Acosta thanked reporters and news organizations outside the couthouse for their support.
“Let’s get back to work,” he said.
Much of the debate in the case focused on a 1977 case at the U.S. Court of Appeals for the D.C. Circuit, which CNN said prevented the revocation of credentials “based on arbitrary or less than compelling reasons.”
But the Justice Department, defending the White House decision to pull Acosta’s pass, countered that the case was narrower than CNN described and focused on a Secret Service denial of access.
Other media organizations, including Gannett Co., the parent of USA TODAY, said this week that they planned to file briefs with the court supporting CNN. The White House Correspondents Association filed an argument in the case warning the case could set a “dangerous precedent.”
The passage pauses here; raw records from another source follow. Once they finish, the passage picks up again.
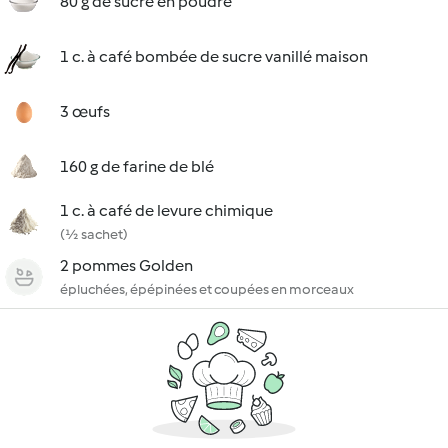
80 g de sucre en poudre
1 c. à café bombée de sucre vanillé maison
3 œufs
160 g de farine de blé
1 c. à café de levure chimique
(½ sachet)
2 pommes Golden
épluchées, épépinées et coupées en morceaux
“The WHCA brief highlights the danger posed to all journalists, and to the American public, if the President’s claim is permitted to stand,” said Olivier Knox, the group’s president.
If Trump is allowed to deny access to any reporter he considers “bad” or “rude” or “fake news,” he would have “unbridled discretion to decide who can report from inside the White House,” according to the WHCA’s argument.
But media support for CNN wasn’t universal.
One America News Network, a cable network based in California, filed an argument in the case that said it passionately supported an unfettered free press. But the network said Acosta had been unprofessional repeatedly during briefings and his “disruptive behavior” and “grandstanding” hindered other reporters from doing their jobs.
The revocation followed a feisty exchange between Trump and Acosta a day after the midterm election. Acosta pressed Trump on his characterization of the caravan of Central Americans moving through Mexico toward the U.S. border. After several exchanges, Trump accused Acosta of being a “rude, terrible person.”